Robert Dhéry, un grand du rire oublié

Robert Dhéry, un grand du rire oublié

11 janvier 2021
Cinéma
Annie Ducaux et Michel Serrault dans La Belle Américaine de Robert Dhéry
Annie Ducaux et Michel Serrault dans La Belle Américaine de Robert Dhéry Le Film d'Art (Henri Diamant-Berger), Compagnie Franco-Coloniale Cinématographique (CFCC), Corflor, Panoramas-Films - LCJ Editions & Productions
La ressortie en coffret DVD et Blu-ray de La Belle Américaine est l’occasion de se remémorer la carrière de son acteur et réalisateur Robert Dhéry, créateur de la troupe des Branquignols et chroniqueur amusé de la France des Trente Glorieuses.

Robert Dhéry DR/ LCJ Editions et Productions

Quand on veut évoquer la façon dont la France des Trente Glorieuses a été dépeinte dans la culture populaire, les noms de Jacques Tati ou René Goscinny jaillissent spontanément. On a moins tendance à citer l’un des auteurs qui l’ont pourtant dépeinte avec le plus de précision et de drôlerie : Robert Dhéry. Malgré son immense popularité en tant qu’acteur et réalisateur dans les années 50 et 60, son importance semble aujourd’hui quelque peu mésestimée. La ressortie en vidéo de La Belle Américaine, l’un de ses plus gros succès (plus de 4 millions d’entrées en 1961) est l’occasion de redécouvrir la finesse de son trait, son goût pour l’humour absurde, ce mélange irrésistible de tendresse et de folie, ainsi que l’importance historique et sociologique d’une œuvre qui fait désormais office de précieux témoignage sur son temps. La Belle Américaine raconte l’histoire d’un ouvrier qui achète pour une bouchée de pain une magnifique et rutilante voiture américaine – voiture qui va permettre au personnage, incarné par Robert Dhéry, de voyager dans les différentes strates sociales de l’époque et de peindre, dans un mélange d’ironie et de populisme bon enfant, une France alors en plein boom économique, profitant des fruits de la croissance et confiante en l’avenir.
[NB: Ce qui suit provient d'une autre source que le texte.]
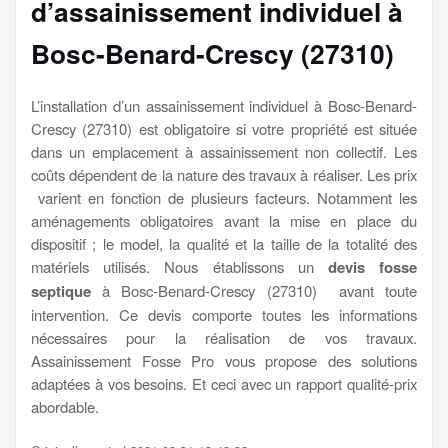
d’assainissement individuel à
Bosc-Benard-Crescy (27310)
L’installation d’un assainissement individuel à Bosc-Benard-
Crescy (27310) est obligatoire si votre propriété est située
dans un emplacement à assainissement non collectif. Les
coûts dépendent de la nature des travaux à réaliser. Les prix
varient en fonction de plusieurs facteurs. Notamment les
aménagements obligatoires avant la mise en place du
dispositif ; le model, la qualité et la taille de la totalité des
matériels utilisés. Nous établissons un
devis fosse
septique
à Bosc-Benard-Crescy (27310) avant toute
intervention. Ce devis comporte toutes les informations
nécessaires pour la réalisation de vos travaux.
Assainissement Fosse Pro vous propose des solutions
adaptées à vos besoins. Et ceci avec un rapport qualité-prix
abordable.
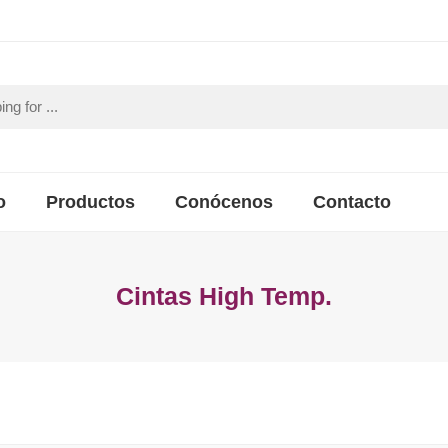
o
Productos
Conócenos
Contacto
Cintas High Temp.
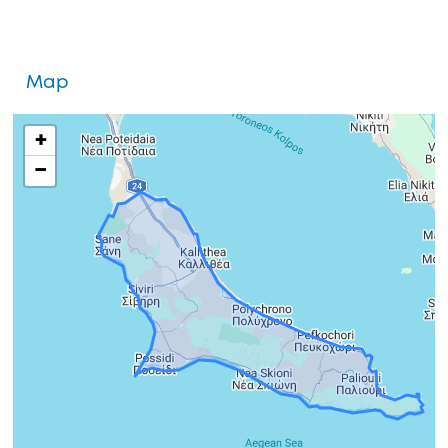
Map
+
−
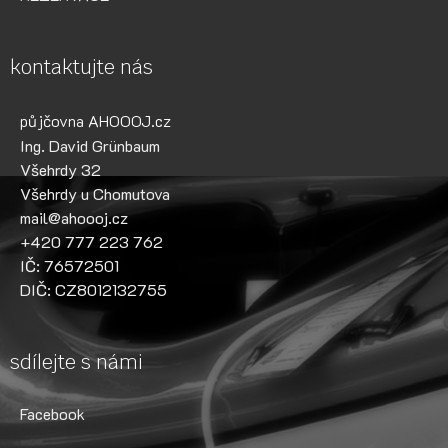
kontaktujte nás
půjčovna AHOOOJ.cz
Ing. David Grünbaum
Všehrdy 32
Všehrdy u Chomutova
mail@ahoooj.cz
+420 777 223 762
IČ: 76572501
DIČ: CZ8012132755
sdílejte s námi
Facebook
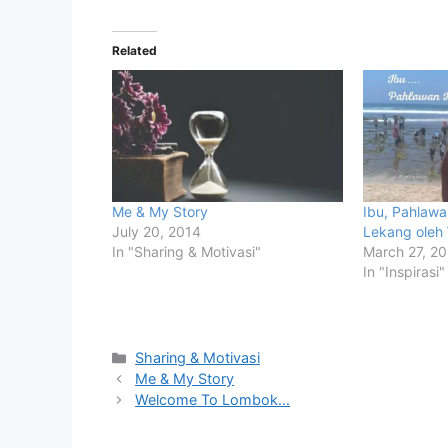
Related
Me & My Story
Ibu, Pahlaw
July 20, 2014
Lekang oleh
In "Sharing & Motivasi"
March 27, 2
In "Inspirasi"
Categories
Sharing & Motivasi
Me & My Story
Welcome To Lombok…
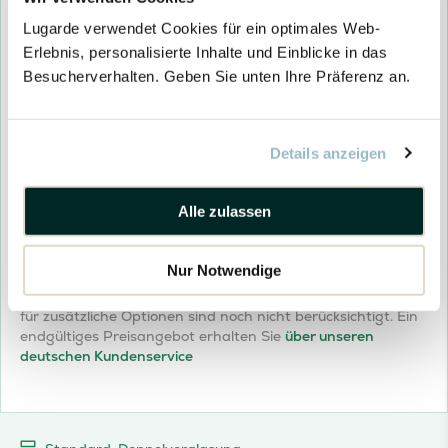
Tür(en) und Fenster Vorbehandeln & Streichen (Woodpro)
Wände und Dach Vorbehandeln (Optional)
Lugarde verwendet Cookies für ein optimales Web-
Erlebnis, personalisierte Inhalte und Einblicke in das
Wände und Dach Vorbehandeln (Optional)
Kesseldruckimprägnierung (Optional)
Besucherverhalten. Geben Sie unten Ihre Präferenz an.
Kesseldruck Imprägnieren
Lieferung
Details anzeigen
Woodpro Lieferung
Unverbindliches Montageangebot
Woodpro
Preisangebot anfragen
Alle zulassen
Unverbindliches Montageangebot
-
Blockhaus
26109
Nur Notwendige
Menge
Der oben genannte Preis ist der Einstiegspreis. Die Kosten
für zusätzliche Optionen sind noch nicht berücksichtigt. Ein
endgültiges Preisangebot erhalten Sie
über unseren
deutschen Kundenservice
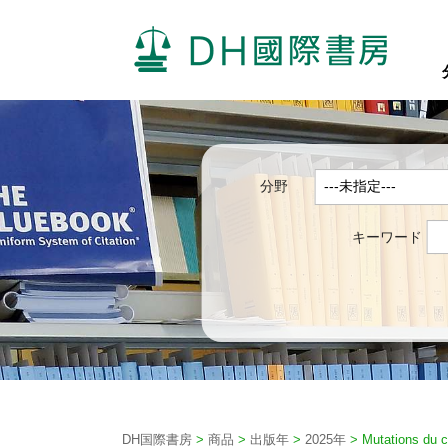
分野
キーワード
DH国際書房
>
商品
>
出版年
>
2025年
>
Mutations du 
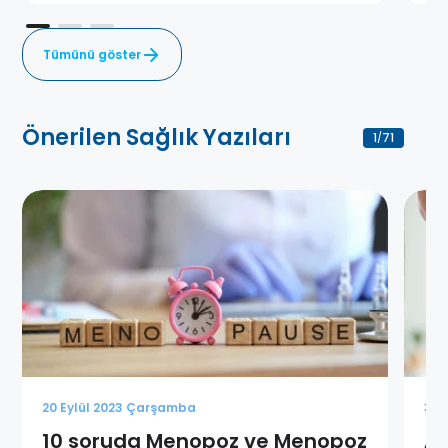
Tümünü göster
Önerilen Sağlık Yazıları
1
71
/
20 Eylül 2023 Çarşamba
3 K
10 soruda Menopoz ve Menopoz
Ad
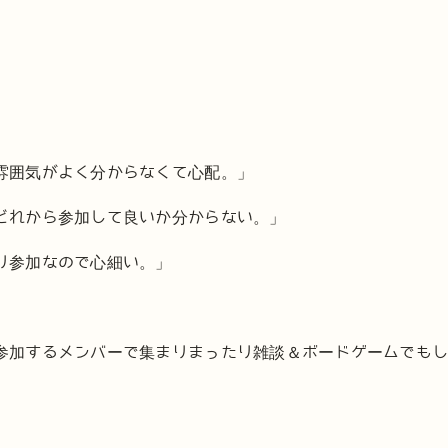
雰囲気がよく分からなくて心配。」
どれから参加して良いか分からない。」
り参加なので心細い。」
参加するメンバーで集まりまったり雑談＆ボードゲームでも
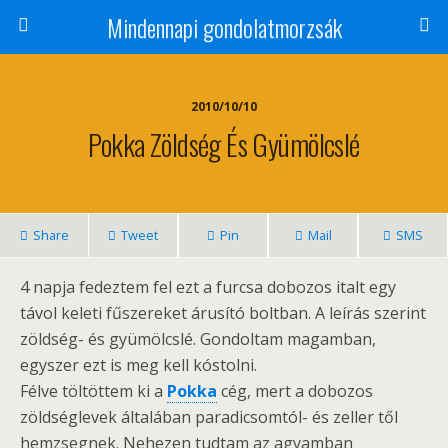
Mindennapi gondolatmorzsák
2010/10/10
Pokka Zöldség És Gyümölcslé
Share
Tweet
Pin
Mail
SMS
4 napja fedeztem fel ezt a furcsa dobozos italt egy
távol keleti fűszereket árusító boltban. A leírás szerint
zöldség- és gyümölcslé. Gondoltam magamban,
egyszer ezt is meg kell kóstolni.
Félve töltöttem ki a
Pokka
cég, mert a dobozos
zöldséglevek általában paradicsomtól- és zeller től
hemzsegnek. Nehezen tudtam az agyamban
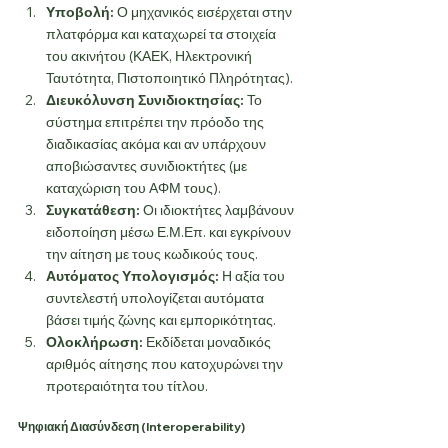
Υποβολή:
 Ο μηχανικός εισέρχεται στην 
πλατφόρμα και καταχωρεί τα στοιχεία 
του ακινήτου (ΚΑΕΚ, Ηλεκτρονική 
Ταυτότητα, Πιστοποιητικό Πληρότητας).
Διευκόλυνση Συνιδιοκτησίας:
 Το 
σύστημα επιτρέπει την πρόοδο της 
διαδικασίας ακόμα και αν υπάρχουν 
αποβιώσαντες συνιδιοκτήτες (με 
καταχώριση του ΑΦΜ τους).
Συγκατάθεση:
 Οι ιδιοκτήτες λαμβάνουν 
ειδοποίηση μέσω Ε.Μ.Επ. και εγκρίνουν 
την αίτηση με τους κωδικούς τους.
Αυτόματος Υπολογισμός:
 Η αξία του 
συντελεστή υπολογίζεται αυτόματα 
βάσει τιμής ζώνης και εμπορικότητας.
Ολοκλήρωση:
 Εκδίδεται μοναδικός 
αριθμός αίτησης που κατοχυρώνει την 
προτεραιότητα του τίτλου.
Ψηφιακή Διασύνδεση (Interoperability)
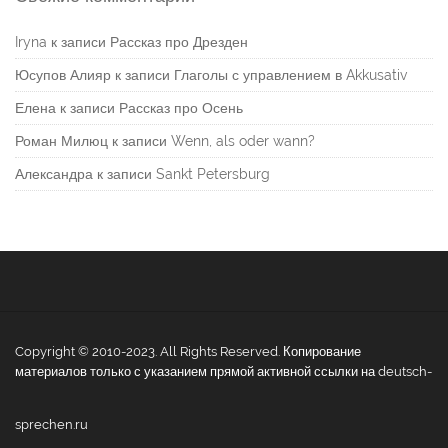
Iryna
к записи
Рассказ про Дрезден
Юсупов Алияр
к записи
Глаголы с управлением в Akkusativ
Елена
к записи
Рассказ про Осень
Роман Милюц
к записи
Wenn, als oder wann?
Александра
к записи
Sankt Petersburg
Copyright © 2010-2023. All Rights Reserved. Копирование
материалов только с указанием прямой активной ссылки на deutsch-
sprechen.ru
Autour du comédien-réalisateur, s’agite dans La Belle Américaine une formidable troupe d’acteurs : sa femme Colette Brosset, bien sûr, mais aussi Louis de Funès, Christian Marin, Jean Lefebvre, Jacques Legras, Jean Richard, Michel Serrault, Jean Carmet… C’est la donnée fondamentale de la carrière de Robert Dhéry : son côté chef de troupe, amoureux du talent des autres. Né Robert Fourrey en 1921, élevé à Héry, un village de l’Yonne (d’où il tirera son nom de scène, ses amis ayant l’habitude de dire : « c’est Robert d’Héry »), le futur acteur a la tentation de mener la vie d’artiste après avoir assisté à un spectacle du cirque Fratellini. À la faveur d’un séjour en Angleterre, il se familiarise avec le cinéma de Chaplin, Buster Keaton et Laurel et Hardy. Après avoir fait partie d’un cirque itinérant, appris l’art dramatique au cours Simon, interprété quelques petits rôles au cinéma (dont l’un dans Les Enfants du paradis) et incarné Filochard dans Les Aventures des Pieds-Nickelés (Marcel Aboulker, 1948), adaptation de la fameuse bande dessinée, il fonde après-guerre, avec Colette Brosset, la troupe des Branquignols, qui va très vite remporter de grands succès théâtraux. Les Branquignols, d’abord, puis Dugudu, Ah ! les belles bacchantes… (adapté au cinéma en 1954 par Jean Loubignac), Jupon vole, ou encore La Plume de ma tante, une pièce qui sera applaudie à Londres par la reine Élisabeth, puis aux États-Unis, où elle se verra décerner un Tony Award.

La Belle Américaine
La Belle Américaine Le Film d'Art (Henri Diamant-Berger), compagnie Franco-Coloniale Cinématographique (CFCC), Corflor, Panorama Films - LCJ Editions & Productions/DR

Le Film d'Art (Henri Diamant-Berger), Compagnie Franco-Coloniale Cinématographique (CFCC), Corflor, Panoramas-Films - LCJ Editions & ProductionsRobert Dhéry et ses compagnons tentent très vite l’aventure du grand écran avec Branquignol, en 1949, un film en forme de carte de visite pour leur humour complètement « branque », qui remporte un franc succès. Suivront entre autres, outre La Belle Américaine, Allez France ! en 1964 (sur les déambulations londoniennes d’une troupe de supporters français de rugby, réalisé avec la complicité de Pierre Tchernia) et Le Petit Baigneur, le plus grand succès de Dhéry (plus de 5,5 millions de spectateurs en 1968), qui lui permet de donner la réplique à un ancien Branquignol devenu entre-temps une superstar du rire, Louis de Funès. D’un film à l’autre, on retrouve cet humour potache et bon enfant, rehaussé d’un goût pour les digressions absurdes, qui place Dhéry en épigone de Jacques Tati, du « nonsense » à l’anglo-saxonne et des comiques américains modernes à la Jerry Lewis (la fameuse scène des tubes dans Le Petit Baigneur).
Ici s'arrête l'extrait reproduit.